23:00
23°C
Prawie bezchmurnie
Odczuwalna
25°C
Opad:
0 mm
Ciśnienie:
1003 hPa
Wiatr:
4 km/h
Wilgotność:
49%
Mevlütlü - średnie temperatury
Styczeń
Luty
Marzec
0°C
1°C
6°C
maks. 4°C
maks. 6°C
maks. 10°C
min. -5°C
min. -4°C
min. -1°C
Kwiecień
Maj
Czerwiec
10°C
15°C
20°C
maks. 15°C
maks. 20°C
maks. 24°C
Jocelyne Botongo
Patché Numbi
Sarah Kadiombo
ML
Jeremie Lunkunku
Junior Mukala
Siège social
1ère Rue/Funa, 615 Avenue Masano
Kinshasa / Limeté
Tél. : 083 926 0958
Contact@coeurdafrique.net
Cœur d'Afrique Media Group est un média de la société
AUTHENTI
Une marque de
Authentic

◇ ◇ ◇ ◇ ◇

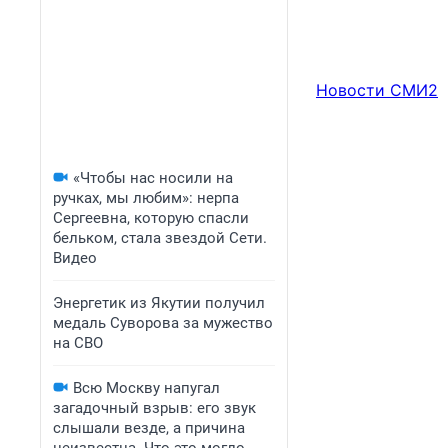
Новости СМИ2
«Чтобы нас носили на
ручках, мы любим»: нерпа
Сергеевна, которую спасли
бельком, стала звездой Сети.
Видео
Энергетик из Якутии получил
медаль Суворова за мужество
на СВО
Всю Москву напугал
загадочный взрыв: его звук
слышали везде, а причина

◇ ◇ ◇ ◇ ◇

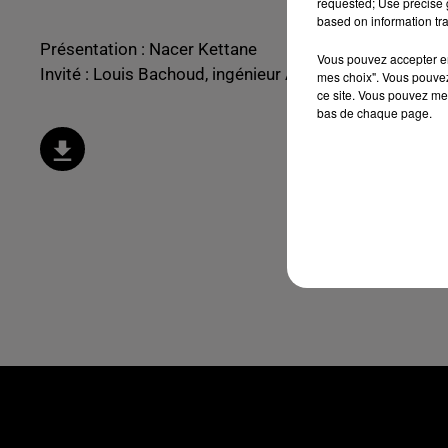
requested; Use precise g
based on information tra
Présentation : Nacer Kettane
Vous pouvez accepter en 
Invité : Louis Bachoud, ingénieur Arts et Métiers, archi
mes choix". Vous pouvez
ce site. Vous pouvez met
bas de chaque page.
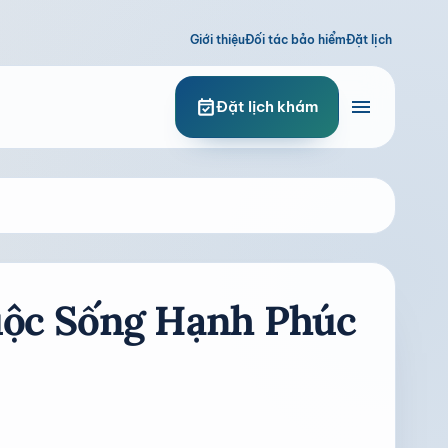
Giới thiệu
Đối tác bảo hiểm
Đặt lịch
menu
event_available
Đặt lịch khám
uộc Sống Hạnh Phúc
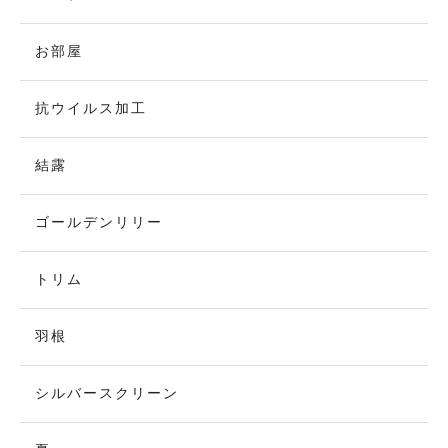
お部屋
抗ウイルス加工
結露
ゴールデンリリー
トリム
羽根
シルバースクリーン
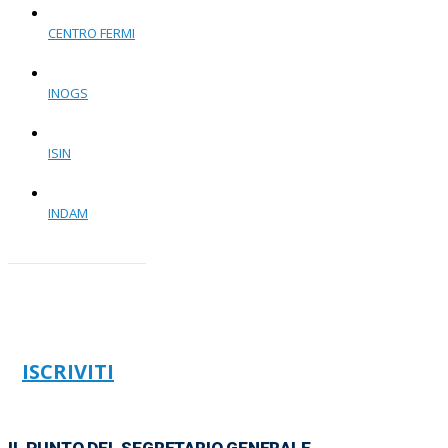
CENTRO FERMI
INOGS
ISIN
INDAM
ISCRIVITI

◇ ◇ ◇ ◇ ◇

For each line above that includes "Vous", make a copy.

**RESPONSE TO THIS EXERCISE:**
Vous pouvez accepter en 
mes choix". Vous pouvez
ce site. Vous pouvez met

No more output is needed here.